Advocacia continua sendo confundida com seus clientes - Por Fábio Romeu Filho

goo.gl/EbcbA8 | Ainda que parcial, uma grande vitória da advocacia foi alcançada em 9 de agosto último, quando a Comissão de Constituição e Justiça do Senado Federal aprovou por unanimidade o Projeto de Lei 141/2015, que torna crime a violação das prerrogativas profissionais dos advogados. O trâmite legislativo reserva ainda apreciação do PL pela Câmara dos Deputados. O Brasil está, portanto, a um passo de importante avanço civilizatório.

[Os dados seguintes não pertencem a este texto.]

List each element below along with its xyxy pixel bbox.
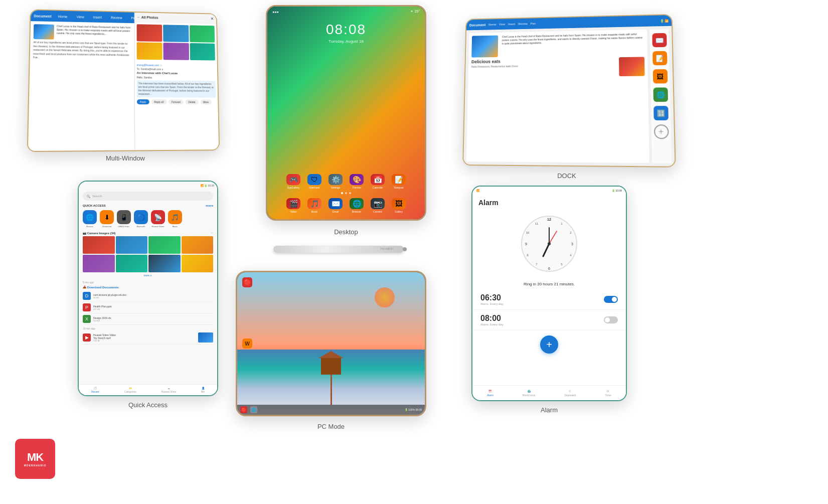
qa-file-huawei-video: ▶ Huawei Video Video Toy Story3.mp4 2.43… xyxy=(83,331,213,345)
qa-tab-me[interactable]: 👤Me xyxy=(201,387,205,393)
desktop-app-calendar[interactable]: 📅 Calendar xyxy=(370,174,385,189)
themes-icon: 🎨 xyxy=(350,174,364,185)
calendar-label: Calendar xyxy=(373,186,383,189)
email-compose: zhong@huawei.com ☆ To: Sandra@mail.com ∨… xyxy=(135,62,219,150)
alarm-bottombar: ⏰ Alarm 🌍 World clock ⏱ Stopwatch ⏲ Time… xyxy=(472,385,626,400)
desktop-app-gallery[interactable]: 🖼 Gallery xyxy=(391,198,406,213)
alarm-add-button[interactable]: + xyxy=(540,335,558,354)
desktop-app-themes[interactable]: 🎨 Themes xyxy=(349,174,364,189)
photo-item xyxy=(190,25,215,42)
reply-button[interactable]: Reply xyxy=(137,99,149,104)
alarm-tab-worldclock[interactable]: 🌍 World clock xyxy=(523,390,536,397)
desktop-signal: ●●● xyxy=(272,10,279,14)
hikiii-icon: 📱 xyxy=(117,210,131,224)
qa-icon-huaweishare[interactable]: 📡 Huawei Share xyxy=(151,210,165,228)
qa-icon-hikiiii[interactable]: 📱 HiKIIII Video xyxy=(117,210,131,228)
desktop-app-browser[interactable]: 🌐 Browser xyxy=(349,198,364,213)
dock-notepad-icon[interactable]: 📝 xyxy=(652,51,667,65)
close-button[interactable]: ✕ xyxy=(211,17,214,21)
pc-sidebar-app[interactable]: W xyxy=(242,339,252,349)
bluetooth-label: Bluetooth xyxy=(137,225,145,228)
music-qa-label: Music xyxy=(173,225,178,228)
qa-file-icon-1: D xyxy=(83,292,91,300)
dot-1 xyxy=(341,192,343,194)
alarm-630-desc: Alarm, Every day xyxy=(480,302,504,305)
download-label: Download xyxy=(102,225,111,228)
tablet-multiwindow: Document Home View Insert Review Pen Che… xyxy=(27,9,220,152)
desktop-apps-row2: 🎬 Video 🎵 Music ✉️ Email 🌐 Browser 📷 Cam… xyxy=(267,198,425,213)
dock-browser-icon[interactable]: 🌐 xyxy=(653,87,668,102)
qa-photos-section: 📷 Camera Images (34) ⋯ more ∨ xyxy=(83,231,213,277)
desktop-weather: ☀ 29° xyxy=(410,10,420,14)
email-body: The interview has been transcribed below… xyxy=(137,80,216,98)
qa-icon-bluetooth[interactable]: 🔵 Bluetooth xyxy=(134,210,148,228)
alarm-tab-stopwatch-label: Stopwatch xyxy=(564,394,576,397)
pc-floating-app[interactable]: 🔴 xyxy=(242,277,252,287)
qa-tab-huaweidrive[interactable]: ☁Huawei Drive xyxy=(161,387,177,393)
bluetooth-icon: 🔵 xyxy=(134,210,148,224)
alarm-630-toggle[interactable] xyxy=(604,296,618,303)
qa-icon-browse[interactable]: 🌐 Browse xyxy=(83,210,97,228)
alarm-800-time: 08:00 xyxy=(480,314,504,323)
qa-icon-music[interactable]: 🎵 Music xyxy=(168,210,182,228)
qa-search-bar[interactable]: 🔍 Search xyxy=(83,192,213,201)
pc-taskbar-browser[interactable]: 🌐 xyxy=(250,406,257,413)
dock-screen: Document Home View Insert Review Pen 🔋 📶… xyxy=(463,15,675,166)
pc-taskbar-huawei[interactable]: 🔴 xyxy=(240,406,247,413)
replyall-button[interactable]: Reply all xyxy=(151,99,167,104)
browse-icon: 🌐 xyxy=(83,210,97,224)
desktop-date: Tuesday, August 18 xyxy=(267,39,425,44)
dock-email-icon[interactable]: ✉️ xyxy=(652,33,667,47)
qa-files-time-2: 10 min ago xyxy=(83,327,213,330)
alarm-tab-alarm-label: Alarm xyxy=(487,394,493,397)
desktop-screen: ●●● ☀ 29° 08:08 Tuesday, August 18 🎮 App… xyxy=(267,7,425,219)
qa-file-name-video: Huawei Video Video xyxy=(93,333,116,337)
video-label: Video xyxy=(290,210,297,213)
alarm-clock-face: 12 3 6 9 1 2 4 5 7 8 10 11 xyxy=(519,214,579,274)
qa-more-button[interactable]: more xyxy=(206,204,213,207)
qa-photos-title: 📷 Camera Images (34) ⋯ xyxy=(83,231,213,235)
qa-photos-more-text[interactable]: more ∨ xyxy=(83,274,213,277)
qa-tab-categories[interactable]: 📁Categories xyxy=(124,387,136,393)
alarm-tab-timer-label: Timer xyxy=(605,394,611,397)
alarm-tab-worldclock-label: World clock xyxy=(523,394,536,397)
download-icon: ⬇ xyxy=(100,210,114,224)
alarm-tab-timer[interactable]: ⏲ Timer xyxy=(605,390,611,397)
desktop-app-camera[interactable]: 📷 Camera xyxy=(370,198,385,213)
dock-food-image-left xyxy=(471,36,498,58)
world-clock-icon: 🌍 xyxy=(528,390,531,393)
dock-calculator-icon[interactable]: 🔢 xyxy=(653,106,669,120)
desktop-app-optimizer[interactable]: 🛡 Optimizer xyxy=(307,174,322,189)
delete-button[interactable]: Delete xyxy=(186,99,199,104)
alarm-tab-stopwatch[interactable]: ⏱ Stopwatch xyxy=(564,390,576,397)
alarm-tab-alarm[interactable]: ⏰ Alarm xyxy=(487,390,493,397)
desktop-app-appgallery[interactable]: 🎮 AppGallery xyxy=(286,174,301,189)
more-button[interactable]: More xyxy=(200,100,212,105)
qa-tab-recent[interactable]: 🕐Recent xyxy=(91,387,99,393)
tablet-quickaccess: 📶 🔋 08:08 🔍 Search QUICK ACCESS more 🌐 B… xyxy=(78,181,218,396)
desktop-app-video[interactable]: 🎬 Video xyxy=(286,198,301,213)
dock-food-image-right xyxy=(619,57,645,76)
document-content: Chef Lucas is the Head chef of Rabo Rest… xyxy=(28,21,134,151)
qa-file-info-2: Health Plan.pptx 421 KB xyxy=(93,305,112,310)
dock-gallery-icon[interactable]: 🖼 xyxy=(652,69,668,84)
settings-label: Settings xyxy=(331,186,340,189)
alarm-signal: 📶 xyxy=(476,189,479,192)
alarm-800-toggle[interactable] xyxy=(604,316,618,323)
appgallery-icon: 🎮 xyxy=(286,174,300,185)
pc-sun xyxy=(375,287,395,307)
dock-label: DOCK xyxy=(461,172,672,180)
qa-photos-more[interactable]: ⋯ xyxy=(211,231,213,234)
desktop-app-email[interactable]: ✉️ Email xyxy=(328,198,343,213)
gallery-label: Gallery xyxy=(395,210,403,213)
qa-file-icon-3: X xyxy=(83,315,91,323)
alarm-screen: 📶 🔋 10:08 Alarm 12 3 6 9 1 2 4 5 7 8 10 … xyxy=(472,187,626,400)
desktop-app-settings[interactable]: ⚙️ Settings xyxy=(328,174,343,189)
dock-add-button[interactable]: + xyxy=(653,124,669,139)
forward-button[interactable]: Forward xyxy=(169,99,184,104)
desktop-app-notepad[interactable]: 📝 Notepad xyxy=(391,174,406,189)
qa-icon-download[interactable]: ⬇ Download xyxy=(100,210,114,228)
svg-text:9: 9 xyxy=(525,242,527,246)
desktop-app-music[interactable]: 🎵 Music xyxy=(307,198,322,213)
qa-bottombar: 🕐Recent 📁Categories ☁Huawei Drive 👤Me xyxy=(79,384,217,395)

Não é de hoje que a OAB-SP luta para que esse princípio basilar do Direito — a garantia de exercício profissional pleno àquele que é um dos componentes do tripé da Justiça — seja respeitado e seus violadores punidos por lei. O empenho mais intenso nesse sentido começou na primeira gestão de Luiz Flávio Borges D’Urso à frente da seccional Paulista da Ordem, em 2004, e prosseguiu com a mesma contundência nas suas duas administrações seguintes e nas do atual presidente, Marcos da Costa. Com o abraço à causa pelo Conselho Federal da OAB e o engajamento do presidente Cláudio Lamachia, a advocacia está prestes a conquistar o êxito legislativo almejado.

A vitória absoluta, contudo, não depende apenas do Congresso Nacional. Carece de um esforço contínuo por parte de toda a classe, exercido no dia a dia, para reversão de um enraizado preconceito. Se juízes, delegados, procuradores, burocratas ou qualquer autoridade a partir de agora pensarão três vezes antes de cercear o trabalho do advogado, parcela significativa da população — a maioria? — ainda enxerga esse profissional como espelho do cliente, principalmente em causas criminais.

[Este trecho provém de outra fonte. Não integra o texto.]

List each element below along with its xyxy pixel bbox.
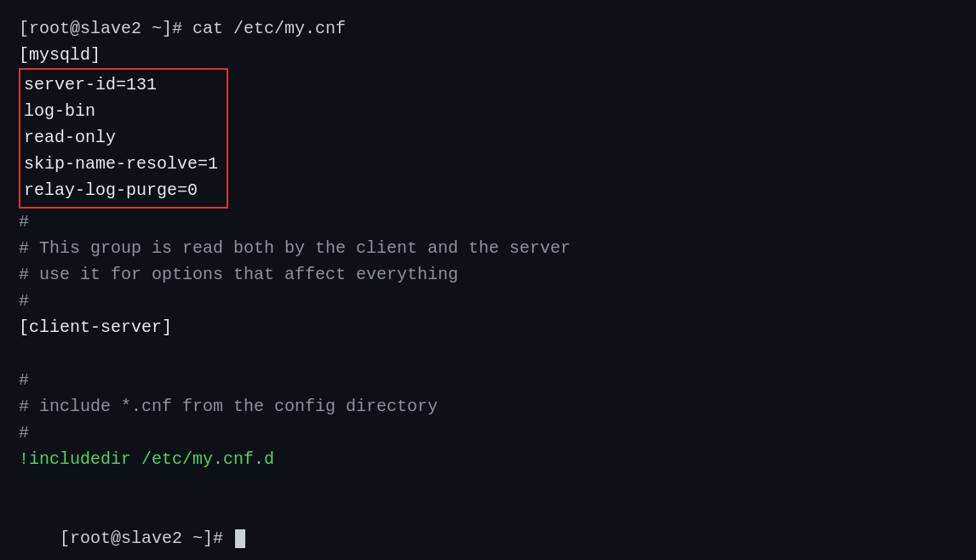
comment-line-1: # This group is read both by the client … bbox=[19, 235, 957, 261]
relay-log-purge-line: relay-log-purge=0 bbox=[24, 177, 218, 203]
client-server-section: [client-server] bbox=[19, 314, 957, 340]
terminal-window: [root@slave2 ~]# cat /etc/my.cnf [mysqld… bbox=[0, 0, 976, 560]
hash-line-3: # bbox=[19, 367, 957, 393]
skip-name-resolve-line: skip-name-resolve=1 bbox=[24, 151, 218, 177]
log-bin-line: log-bin bbox=[24, 98, 218, 124]
mysqld-section: [mysqld] bbox=[19, 42, 957, 68]
blank-line-2 bbox=[19, 472, 957, 499]
server-id-line: server-id=131 bbox=[24, 71, 218, 98]
highlighted-config-block: server-id=131 log-bin read-only skip-nam… bbox=[19, 68, 228, 209]
includedir-line: !includedir /etc/my.cnf.d bbox=[19, 446, 957, 472]
cursor-block bbox=[235, 529, 245, 548]
hash-line-1: # bbox=[19, 209, 957, 235]
hash-line-2: # bbox=[19, 288, 957, 314]
prompt-text: [root@slave2 ~]# bbox=[60, 529, 233, 548]
blank-line-1 bbox=[19, 340, 957, 367]
read-only-line: read-only bbox=[24, 124, 218, 151]
hash-line-4: # bbox=[19, 420, 957, 446]
command-line-2: [root@slave2 ~]# bbox=[19, 499, 957, 560]
command-line-1: [root@slave2 ~]# cat /etc/my.cnf bbox=[19, 15, 957, 42]
comment-line-2: # use it for options that affect everyth… bbox=[19, 261, 957, 288]
comment-line-3: # include *.cnf from the config director… bbox=[19, 393, 957, 420]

Para potencializar essa visão distorcida, conta-se com ajuda decisiva da mídia, ou de parcela dela. No dia em que a Comissão de Constituição e Justiça do Senado aprovou o PL das Prerrogativas, telejornais noturnos alertavam para “os riscos” que isso traria ao país. Repórteres e analistas inseriam a votação por 15 a zero na CCJ entre as ações coordenadas para inibir a operação “lava jato”. Como é possível tamanha falta de rigor jornalístico? Ninguém pensou em puxar o histórico da luta pelo respeito às prerrogativas da advocacia? Não se pensou em verificar como se dá a prática da advocatícia em outros países? Seriam os interesses relacionados com a Operação Lava Jato onipotentes ao ponto de ditar o resultado de um pleito muito anterior a eles?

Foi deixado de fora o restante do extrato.